- **WHAT IS NEEDED**: No images, please. Copy each entry below exactly as it reads.

*** ENTRIES PROVIDED ***

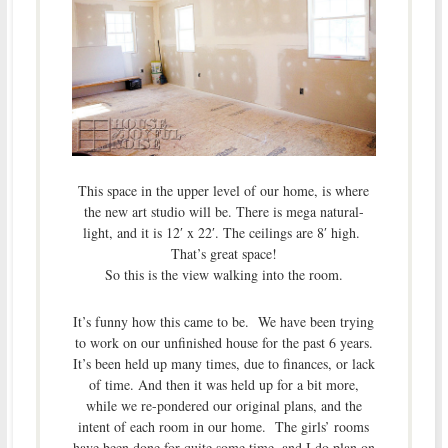
This space in the upper level of our home, is where
the new art studio will be. There is mega natural-
light, and it is 12′ x 22′. The ceilings are 8′ high.
That’s great space!
So this is the view walking into the room.
It’s funny how this came to be. We have been trying
to work on our unfinished house for the past 6 years.
It’s been held up many times, due to finances, or lack
of time. And then it was held up for a bit more,
while we re-pondered our original plans, and the
intent of each room in our home. The girls’ rooms
have been done for quite some time, and I do plan on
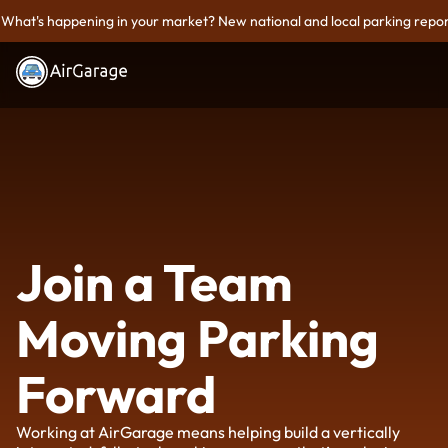
What's happening in your market? New national and local parking repor
Join a Team
Moving Parking
Forward
Working at AirGarage means helping build a vertically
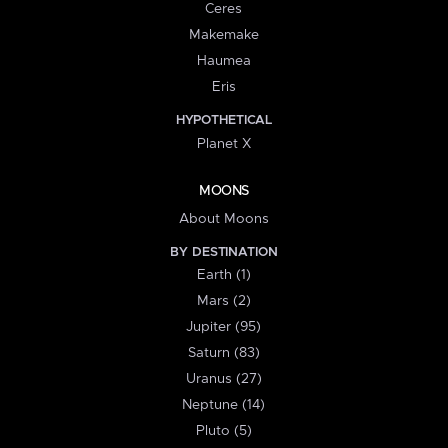
Ceres
Makemake
Haumea
Eris
HYPOTHETICAL
Planet X
MOONS
About Moons
BY DESTINATION
Earth (1)
Mars (2)
Jupiter (95)
Saturn (83)
Uranus (27)
Neptune (14)
Pluto (5)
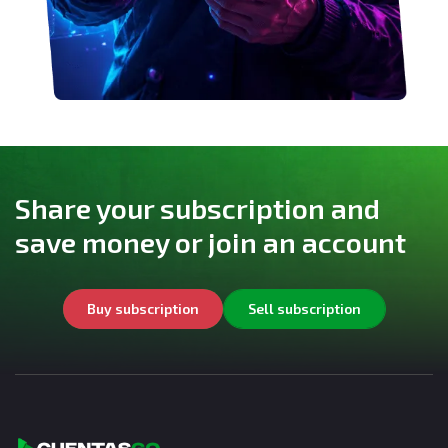
Share your subscription and
save money or join an account
Buy subscription
Sell subscription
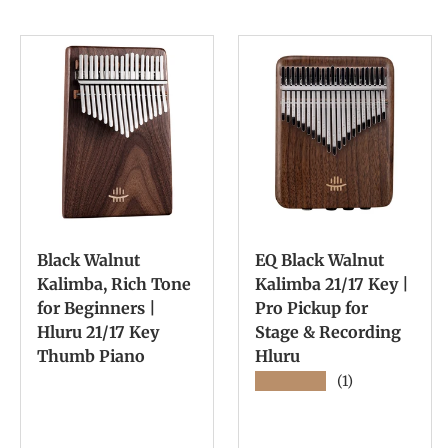
Black Walnut
EQ Black Walnut
Kalimba, Rich Tone
Kalimba 21/17 Key |
for Beginners |
Pro Pickup for
Hluru 21/17 Key
Stage & Recording
Thumb Piano
Hluru
★★★★★
(1)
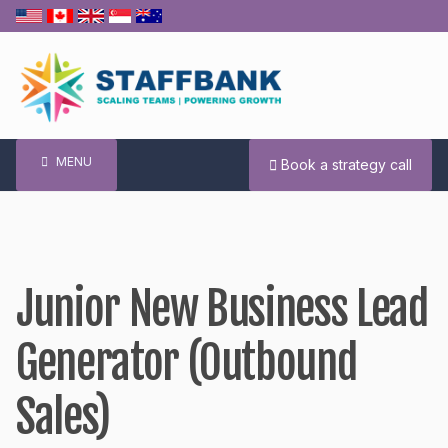
Skip
to
content
MENU
Book a strategy call
Junior New Business Lead
Generator (Outbound
Sales)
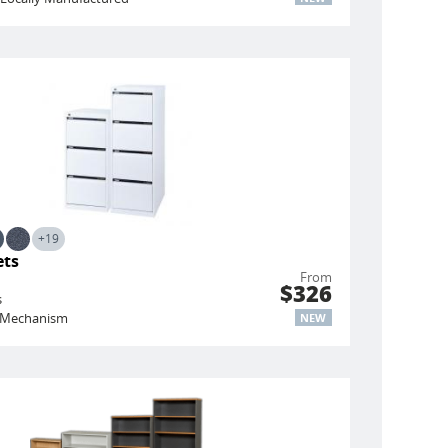
+19
ets
From
$326
s
ng Mechanism
NEW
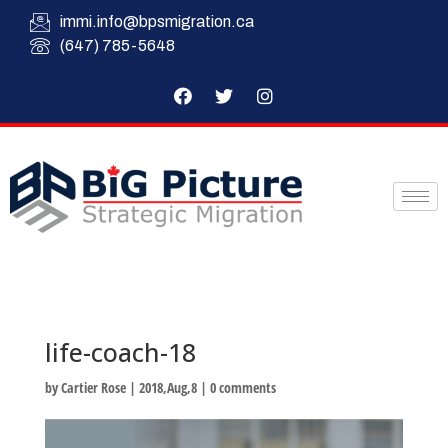
immi.info@bpsmigration.ca
(647) 785-5648
life-coach-18
by
Cartier Rose
|
2018,Aug,8
|
0 comments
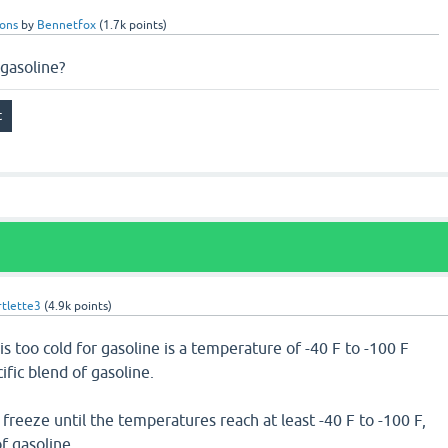
ions
by
Bennetfox
(
1.7k
points)
 gasoline?
tlette3
(
4.9k
points)
s too cold for gasoline is a temperature of -40 F to -100 F
fic blend of gasoline.
 freeze until the temperatures reach at least -40 F to -100 F,
f gasoline.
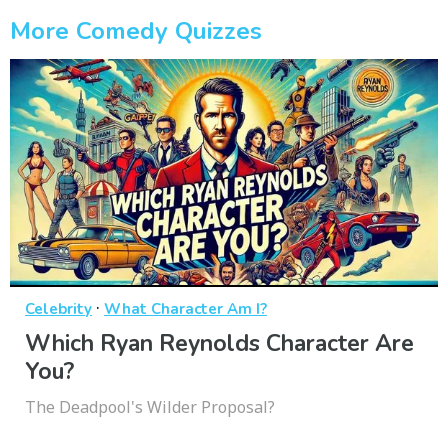
More Comedy Quizzes
·
Celebrity
What Character Am I?
Which Ryan Reynolds Character Are
You?
The Deadpool's Wilder Proposal?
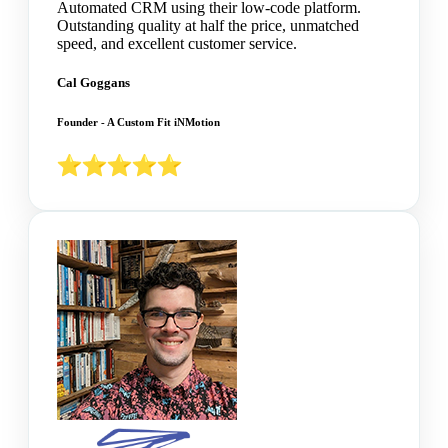
Automated CRM using their low-code platform.
Outstanding quality at half the price, unmatched
speed, and excellent customer service.
Cal Goggans
Founder - A Custom Fit iNMotion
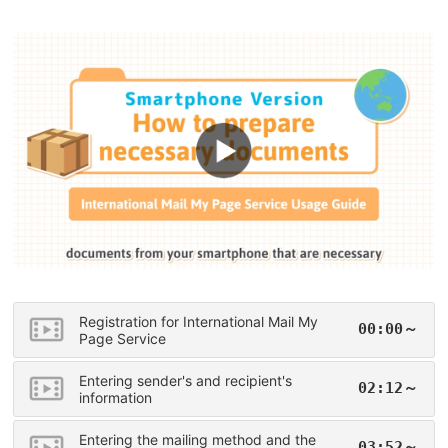
Registration for International Mail My
00:00～
Page Service
Entering sender's and recipient's
02:12～
information
Entering the mailing method and the
03:52～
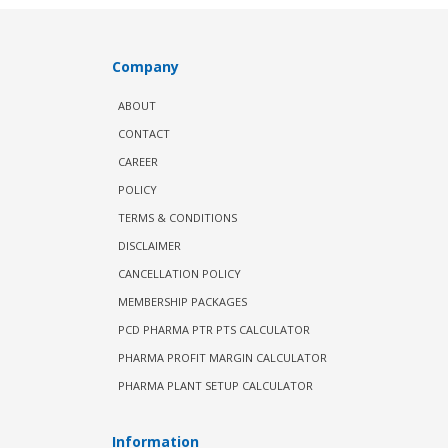
Company
ABOUT
CONTACT
CAREER
POLICY
TERMS & CONDITIONS
DISCLAIMER
CANCELLATION POLICY
MEMBERSHIP PACKAGES
PCD PHARMA PTR PTS CALCULATOR
PHARMA PROFIT MARGIN CALCULATOR
PHARMA PLANT SETUP CALCULATOR
Information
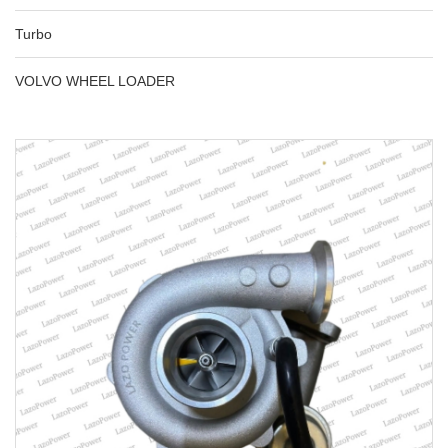
Turbo
VOLVO WHEEL LOADER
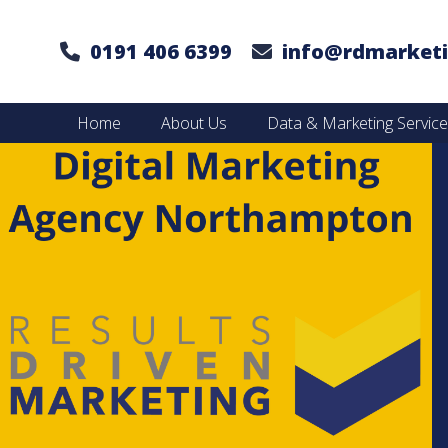
0191 406 6399
info@rdmarketi
Home
About Us
Data & Marketing Servic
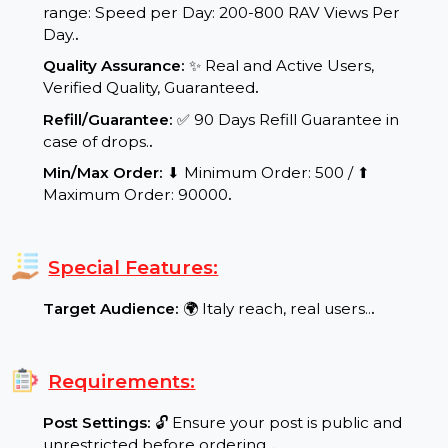
Delivery Time:
Your product/service will be
delivered within a maximum of 24 to
48 working hours.
.
Delivery Speed:
⚡ Dynamic and scalable delivery
range: Speed per Day: 200-800 RAV Views Per
Day.
.
Quality Assurance:
✨ Real and Active Users,
Verified Quality, Guaranteed
.
Refill/Guarantee:
✅ 90 Days Refill Guarantee in
case of drops.
.
Min/Max Order:
⬇ Minimum Order: 500 / ⬆
Maximum Order: 90000
.
Special Features:
Target Audience:
🌍 Italy reach, real users..
.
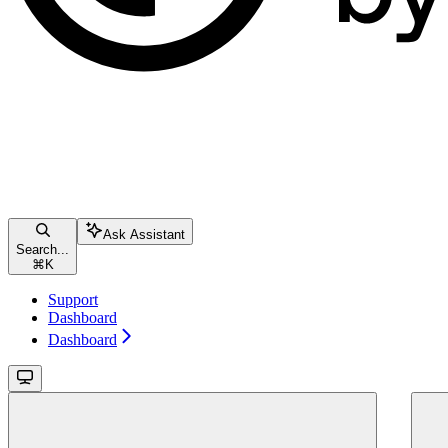
Ask Assistant
Search...
⌘
K
Support
Dashboard
Dashboard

***

- **EXERCISE ANSWER**:
This space in the upper level of our home, is where
the new art studio will be. There is mega natural-
light, and it is 12′ x 22′. The ceilings are 8′ high.
That’s great space!
So this is the view walking into the room.
It’s funny how this came to be. We have been trying
to work on our unfinished house for the past 6 years.
It’s been held up many times, due to finances, or lack
of time. And then it was held up for a bit more,
while we re-pondered our original plans, and the
intent of each room in our home. The girls’ rooms
have been done for quite some time, and I do plan on
What's happening in your market? New national and local parking repor
Join a Team
Moving Parking
Forward
Working at AirGarage means helping build a vertically
Ceres
Makemake
Haumea
Eris
HYPOTHETICAL
Planet X
MOONS
About Moons
BY DESTINATION
Earth (1)
Mars (2)
Jupiter (95)
Saturn (83)
Uranus (27)
Neptune (14)
Pluto (5)
Share your subscription and
save money or join an account
Buy subscription
Sell subscription
Black Walnut
EQ Black Walnut
Kalimba, Rich Tone
Kalimba 21/17 Key |
for Beginners |
Pro Pickup for
Hluru 21/17 Key
Stage & Recording
Thumb Piano
Hluru
★★★★★
(1)
Skip
to
content
MENU
Book a strategy call
Junior New Business Lead
Generator (Outbound
Sales)
+19
ets
From
$326
s
ng Mechanism
NEW
immi.info@bpsmigration.ca
(647) 785-5648
life-coach-18
by
Cartier Rose
|
2018,Aug,8
|
0 comments
ions
by
Bennetfox
(
1.7k
points)
 gasoline?
tlette3
(
4.9k
points)
s too cold for gasoline is a temperature of -40 F to -100 F
fic blend of gasoline.
 freeze until the temperatures reach at least -40 F to -100 F,
f gasoline.
More Comedy Quizzes
·
Celebrity
What Character Am I?
Which Ryan Reynolds Character Are
You?
The Deadpool's Wilder Proposal?
Automated CRM using their low-code platform.
Outstanding quality at half the price, unmatched
speed, and excellent customer service.
Cal Goggans
Founder - A Custom Fit iNMotion
Registration for International Mail My
00:00～
Page Service
Entering sender's and recipient's
02:12～
information
Entering the mailing method and the
03:52～
Company
ABOUT
CONTACT
CAREER
POLICY
TERMS & CONDITIONS
DISCLAIMER
CANCELLATION POLICY
MEMBERSHIP PACKAGES
PCD PHARMA PTR PTS CALCULATOR
PHARMA PROFIT MARGIN CALCULATOR
PHARMA PLANT SETUP CALCULATOR
Information
Turbo
VOLVO WHEEL LOADER
0191 406 6399
info@rdmarketi
Home
About Us
Data & Marketing Servic
Delivery Time:
Your product/service will be
delivered within a maximum of 24 to
48 working hours.
.
Delivery Speed:
⚡ Dynamic and scalable delivery
range: Speed per Day: 200-800 RAV Views Per
Day.
.
Quality Assurance:
✨ Real and Active Users,
Verified Quality, Guaranteed
.
Refill/Guarantee:
✅ 90 Days Refill Guarantee in
case of drops.
.
Min/Max Order:
⬇ Minimum Order: 500 / ⬆
Maximum Order: 90000
.
Special Features:
Target Audience:
🌍 Italy reach, real users..
.
Ask Assistant
Search...
⌘
K
Support
Dashboard
Dashboard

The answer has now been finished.